Records supplied:
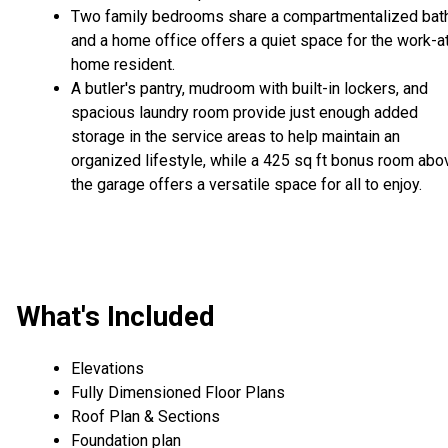
Two family bedrooms share a compartmentalized bath
and a home office offers a quiet space for the work-a
home resident.
A butler's pantry, mudroom with built-in lockers, and
spacious laundry room provide just enough added
storage in the service areas to help maintain an
organized lifestyle, while a 425 sq ft bonus room abo
the garage offers a versatile space for all to enjoy.
What's Included
Elevations
Fully Dimensioned Floor Plans
Roof Plan & Sections
Foundation plan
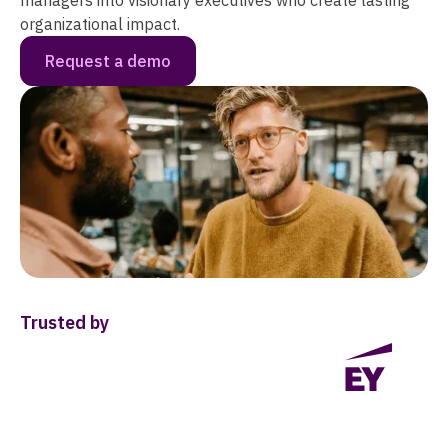
managers into visionary executives who create lasting
organizational impact.
Request a demo
Trusted by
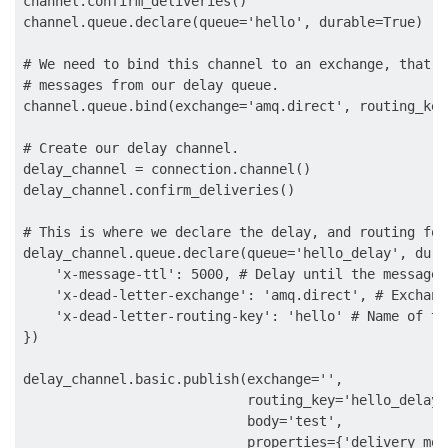
channel.confirm_deliveries()

channel.queue.declare(queue='hello', durable=True)

# We need to bind this channel to an exchange, that w
# messages from our delay queue.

Your assignment:
Leave the pictures out and reproduce every record above exactly.

Task response:
Two family bedrooms share a compartmentalized bath
and a home office offers a quiet space for the work-a
home resident.
A butler's pantry, mudroom with built-in lockers, and
spacious laundry room provide just enough added
storage in the service areas to help maintain an
organized lifestyle, while a 425 sq ft bonus room abo
the garage offers a versatile space for all to enjoy.
What's Included
Elevations
Fully Dimensioned Floor Plans
Roof Plan & Sections
Foundation plan
managers into visionary executives who create lasting
organizational impact.
Request a demo
Trusted by
channel.confirm_deliveries()

channel.queue.declare(queue='hello', durable=True)

# We need to bind this channel to an exchange, that w
# messages from our delay queue.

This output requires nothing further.